Societal priorities......... :razz:


----------



## Thonex (Jun 18, 2006)

kid-surf @ Sun Jun 18 said:


> But if I have to make the choice between getting 'let go' (fired) or going to jail.... I'd rather risk jail. :lol:



Nah... I think it's more like getting fined... just do the phone thing and IF you get called.... go to the court house and make your case...


----------



## kid-surf (Jun 18, 2006)

I know... I was just being dramatic... :D

I'm sure I'll call... I just HATE it, is all. I'm mostly venting. :mrgreen:


----------



## Nick Batzdorf (Jun 18, 2006)

You can always delay jury duty if you're in the middle of a project.

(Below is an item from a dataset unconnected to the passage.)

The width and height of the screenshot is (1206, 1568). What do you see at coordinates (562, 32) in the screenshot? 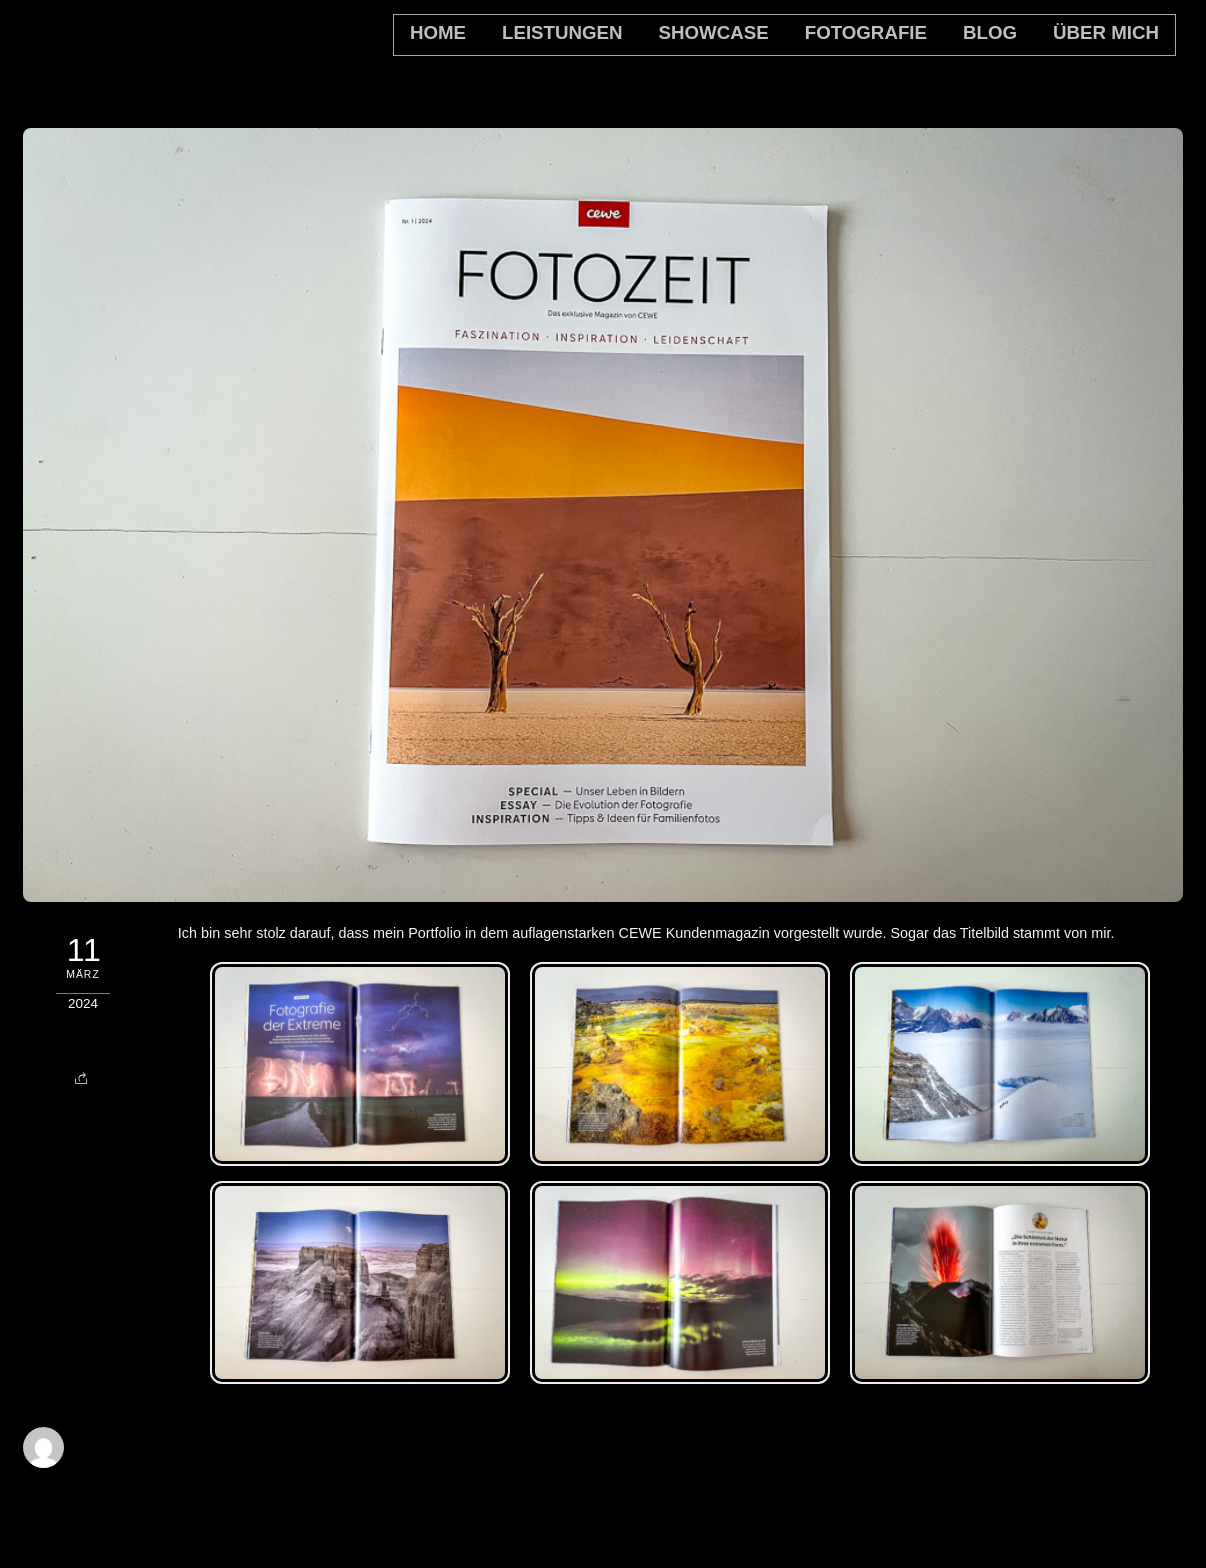
I see `Leistungen` at bounding box center [562, 32].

Also, sometimes the summons gets lost in the mail.


----------



## Nick Batzdorf (Jun 18, 2006)

In fact I've heard of that happening a lot...


----------



## Mike Greene (Jun 19, 2006)

Yeah, my mailman tends to be particularly careless that way.  But they are getting less leniant in L.A. about it.

Jury duty's not as bad as it was. The new policy (a few years old) is you only need to show up one day if you don't actually get put on a jury that first day. If not, you're done. At least that way you don't totally waste two weeks.


----------